Les ratazazous appellent leurs oreilles des « coquillettes », parce qu’elles ressemblent aux coquillages qu’on trouve dans le sable au bord de la mer. Grâce à elles, ils entendent vraiment très bien, parfois même à des kilomètres ! Est-ce parce qu’ils ont leurs oreilles en forme de coquillages qu’ils ont eu l’idée de faire collection de ceux qu’on trouve sur la plage ? Peut-être bien. En tout cas, depuis qu’il a fait son Entrée des métiers il y a une année, c’est là le passe-temps favori du ratazazou nommé Blablablam.

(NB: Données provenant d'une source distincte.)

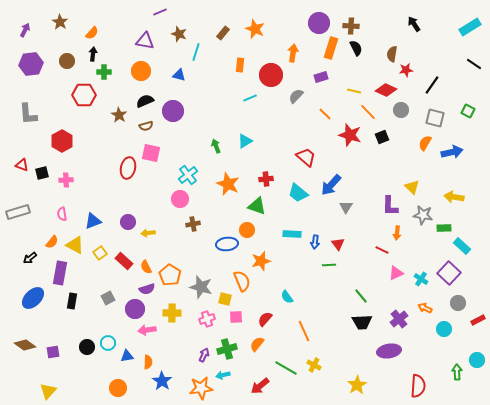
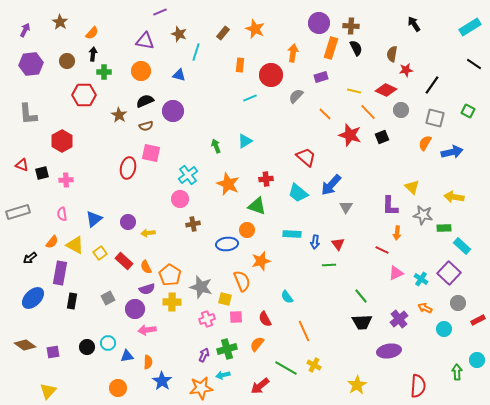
blue triangle at (93, 221): moved 1 px right, 2 px up; rotated 18 degrees counterclockwise
yellow cross at (172, 313): moved 11 px up
red semicircle at (265, 319): rotated 70 degrees counterclockwise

Aujourd’hui, le jeune Blablablam se lève très tôt. Comme chaque matin, et comme tous les ratazazous, il doit bien se nettoyer les yeux pour enlever un à un les grains de sable que le Grand Marchand du quartier a déposés sur lui à son coucher, et qui emmêlent ses longs cils. Par sa fenêtre, il peut voir au loin les jeunes ratazazous Zoralarousse et Zazoum, à qui il donne le bonjour. Puis il mange sa salade de petits dragons bleus, en repensant à ce qui s’est passé la veille : il a vu un petit garçon, haut comme deux fois trois citrouilles, qui pleurait sur le vieux port. Ce garçon avait de si grandes oreilles ! Blablablam n’a pas pu s’empêcher de le regarder. Lui, il a de toutes petites coquillettes, les plus petites de tous les ratazazous. Ça le gêne un peu, il voudrait pouvoir les cacher pour qu’on ne le remarque pas : il a peur qu’on se moque de lui. En fait, il n’y a pas de quoi, parce qu’il entend aussi bien que les autres.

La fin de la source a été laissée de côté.